[Dataset entries]
-- Opening Marker --

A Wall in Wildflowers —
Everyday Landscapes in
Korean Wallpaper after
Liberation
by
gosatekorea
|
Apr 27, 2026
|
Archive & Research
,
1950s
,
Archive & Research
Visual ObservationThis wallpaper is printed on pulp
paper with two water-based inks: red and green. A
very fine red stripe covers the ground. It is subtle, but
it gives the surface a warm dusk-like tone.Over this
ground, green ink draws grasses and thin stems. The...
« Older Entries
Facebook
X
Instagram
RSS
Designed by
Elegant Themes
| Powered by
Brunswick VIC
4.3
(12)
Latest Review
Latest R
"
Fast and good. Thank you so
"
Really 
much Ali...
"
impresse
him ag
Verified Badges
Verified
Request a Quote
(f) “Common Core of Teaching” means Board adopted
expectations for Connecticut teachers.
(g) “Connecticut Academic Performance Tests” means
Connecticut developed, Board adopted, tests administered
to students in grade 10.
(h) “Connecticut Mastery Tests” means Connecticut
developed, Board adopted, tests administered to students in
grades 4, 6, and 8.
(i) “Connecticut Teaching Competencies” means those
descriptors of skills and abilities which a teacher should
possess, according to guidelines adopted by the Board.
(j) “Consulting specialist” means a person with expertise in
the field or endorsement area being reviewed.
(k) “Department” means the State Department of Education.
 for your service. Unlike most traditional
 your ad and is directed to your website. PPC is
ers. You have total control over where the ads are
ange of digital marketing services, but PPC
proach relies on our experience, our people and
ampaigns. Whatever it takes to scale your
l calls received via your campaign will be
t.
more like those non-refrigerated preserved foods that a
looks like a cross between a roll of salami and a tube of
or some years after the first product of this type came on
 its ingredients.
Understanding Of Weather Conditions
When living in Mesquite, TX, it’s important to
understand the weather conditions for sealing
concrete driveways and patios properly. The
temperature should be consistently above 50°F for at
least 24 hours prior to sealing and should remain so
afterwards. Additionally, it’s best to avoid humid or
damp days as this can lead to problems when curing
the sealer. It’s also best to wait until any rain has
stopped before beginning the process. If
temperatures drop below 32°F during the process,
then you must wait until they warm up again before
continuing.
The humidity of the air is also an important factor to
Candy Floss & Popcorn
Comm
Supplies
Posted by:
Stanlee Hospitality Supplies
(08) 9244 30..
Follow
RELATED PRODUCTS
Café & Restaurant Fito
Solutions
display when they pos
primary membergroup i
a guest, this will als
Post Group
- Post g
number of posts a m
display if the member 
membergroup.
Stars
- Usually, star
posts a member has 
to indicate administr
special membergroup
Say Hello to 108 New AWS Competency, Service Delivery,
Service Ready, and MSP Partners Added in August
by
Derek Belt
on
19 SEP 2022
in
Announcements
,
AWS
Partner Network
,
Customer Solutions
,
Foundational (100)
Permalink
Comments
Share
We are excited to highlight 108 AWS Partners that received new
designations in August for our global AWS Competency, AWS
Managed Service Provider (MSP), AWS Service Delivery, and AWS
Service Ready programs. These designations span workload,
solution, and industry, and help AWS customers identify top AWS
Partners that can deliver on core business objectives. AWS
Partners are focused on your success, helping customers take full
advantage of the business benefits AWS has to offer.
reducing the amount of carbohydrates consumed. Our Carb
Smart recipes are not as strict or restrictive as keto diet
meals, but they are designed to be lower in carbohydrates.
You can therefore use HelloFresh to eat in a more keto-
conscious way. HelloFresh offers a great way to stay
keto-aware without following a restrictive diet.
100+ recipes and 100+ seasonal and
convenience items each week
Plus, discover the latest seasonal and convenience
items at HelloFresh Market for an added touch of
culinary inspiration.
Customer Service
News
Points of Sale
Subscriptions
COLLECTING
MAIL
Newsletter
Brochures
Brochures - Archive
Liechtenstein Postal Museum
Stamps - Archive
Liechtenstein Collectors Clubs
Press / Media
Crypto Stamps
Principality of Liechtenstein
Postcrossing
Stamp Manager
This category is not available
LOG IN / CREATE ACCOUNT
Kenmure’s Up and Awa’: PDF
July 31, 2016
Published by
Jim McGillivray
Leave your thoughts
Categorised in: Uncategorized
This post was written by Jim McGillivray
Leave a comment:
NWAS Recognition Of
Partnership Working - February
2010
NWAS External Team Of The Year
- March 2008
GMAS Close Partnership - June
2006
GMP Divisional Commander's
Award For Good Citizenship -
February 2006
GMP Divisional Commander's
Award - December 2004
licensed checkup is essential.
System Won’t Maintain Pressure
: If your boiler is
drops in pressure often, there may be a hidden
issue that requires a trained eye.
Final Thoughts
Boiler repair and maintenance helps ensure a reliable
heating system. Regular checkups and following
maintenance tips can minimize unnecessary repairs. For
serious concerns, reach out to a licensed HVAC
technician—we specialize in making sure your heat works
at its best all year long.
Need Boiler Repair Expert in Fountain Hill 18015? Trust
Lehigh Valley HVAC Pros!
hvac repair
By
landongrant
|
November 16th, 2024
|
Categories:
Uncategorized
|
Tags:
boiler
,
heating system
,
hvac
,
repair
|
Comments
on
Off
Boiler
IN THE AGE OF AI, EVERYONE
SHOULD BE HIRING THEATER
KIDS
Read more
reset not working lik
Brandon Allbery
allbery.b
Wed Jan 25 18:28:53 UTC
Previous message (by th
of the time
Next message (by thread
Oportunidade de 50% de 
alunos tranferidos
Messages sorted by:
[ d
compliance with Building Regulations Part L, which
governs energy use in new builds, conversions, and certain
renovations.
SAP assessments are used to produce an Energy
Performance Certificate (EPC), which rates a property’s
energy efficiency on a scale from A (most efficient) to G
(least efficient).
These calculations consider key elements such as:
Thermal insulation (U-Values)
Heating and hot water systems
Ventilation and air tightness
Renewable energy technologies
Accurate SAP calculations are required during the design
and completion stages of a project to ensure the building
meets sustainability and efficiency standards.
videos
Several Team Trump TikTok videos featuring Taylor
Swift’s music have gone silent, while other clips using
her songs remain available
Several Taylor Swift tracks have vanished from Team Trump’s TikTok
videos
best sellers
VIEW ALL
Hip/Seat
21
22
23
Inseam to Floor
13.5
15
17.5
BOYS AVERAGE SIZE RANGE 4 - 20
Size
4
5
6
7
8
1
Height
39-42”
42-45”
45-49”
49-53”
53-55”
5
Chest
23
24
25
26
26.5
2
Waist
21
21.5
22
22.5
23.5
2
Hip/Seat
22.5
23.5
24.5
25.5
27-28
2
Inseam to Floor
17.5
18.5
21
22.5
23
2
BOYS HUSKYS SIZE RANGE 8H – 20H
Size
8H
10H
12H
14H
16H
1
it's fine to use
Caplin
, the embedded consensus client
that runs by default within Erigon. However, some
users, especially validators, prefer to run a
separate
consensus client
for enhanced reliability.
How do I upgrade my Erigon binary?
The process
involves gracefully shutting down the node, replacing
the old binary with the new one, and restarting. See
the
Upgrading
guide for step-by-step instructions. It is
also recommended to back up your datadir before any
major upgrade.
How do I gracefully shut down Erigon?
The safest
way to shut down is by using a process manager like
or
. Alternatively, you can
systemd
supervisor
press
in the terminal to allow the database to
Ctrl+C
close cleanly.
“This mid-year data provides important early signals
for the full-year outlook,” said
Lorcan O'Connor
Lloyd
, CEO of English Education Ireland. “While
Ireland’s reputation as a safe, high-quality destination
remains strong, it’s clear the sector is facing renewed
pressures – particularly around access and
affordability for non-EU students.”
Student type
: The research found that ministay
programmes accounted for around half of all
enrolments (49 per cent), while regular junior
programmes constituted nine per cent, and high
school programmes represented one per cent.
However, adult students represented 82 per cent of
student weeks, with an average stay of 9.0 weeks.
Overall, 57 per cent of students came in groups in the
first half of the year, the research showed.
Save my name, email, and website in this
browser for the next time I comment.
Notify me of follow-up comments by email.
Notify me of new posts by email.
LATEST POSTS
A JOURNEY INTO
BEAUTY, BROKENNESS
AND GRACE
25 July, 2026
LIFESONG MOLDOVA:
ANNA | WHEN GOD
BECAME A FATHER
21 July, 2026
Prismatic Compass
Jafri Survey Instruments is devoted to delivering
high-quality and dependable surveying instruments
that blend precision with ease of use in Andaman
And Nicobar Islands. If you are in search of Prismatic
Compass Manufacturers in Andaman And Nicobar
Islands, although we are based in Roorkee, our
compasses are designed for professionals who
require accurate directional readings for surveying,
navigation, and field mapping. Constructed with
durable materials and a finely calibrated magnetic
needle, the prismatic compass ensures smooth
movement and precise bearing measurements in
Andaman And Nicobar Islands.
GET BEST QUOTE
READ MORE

-- Closing Marker --

## Task to carry out
Start at the first line of the data above. Stop after the line containing "possess, according to", reproducing each line exactly and adding nothing.

## Task solution
A Wall in Wildflowers —
Everyday Landscapes in
Korean Wallpaper after
Liberation
by
gosatekorea
|
Apr 27, 2026
|
Archive & Research
,
1950s
,
Archive & Research
Visual ObservationThis wallpaper is printed on pulp
paper with two water-based inks: red and green. A
very fine red stripe covers the ground. It is subtle, but
it gives the surface a warm dusk-like tone.Over this
ground, green ink draws grasses and thin stems. The...
« Older Entries
Facebook
X
Instagram
RSS
Designed by
Elegant Themes
| Powered by
Brunswick VIC
4.3
(12)
Latest Review
Latest R
"
Fast and good. Thank you so
"
Really 
much Ali...
"
impresse
him ag
Verified Badges
Verified
Request a Quote
(f) “Common Core of Teaching” means Board adopted
expectations for Connecticut teachers.
(g) “Connecticut Academic Performance Tests” means
Connecticut developed, Board adopted, tests administered
to students in grade 10.
(h) “Connecticut Mastery Tests” means Connecticut
developed, Board adopted, tests administered to students in
grades 4, 6, and 8.
(i) “Connecticut Teaching Competencies” means those
descriptors of skills and abilities which a teacher should
possess, according to guidelines adopted by the Board.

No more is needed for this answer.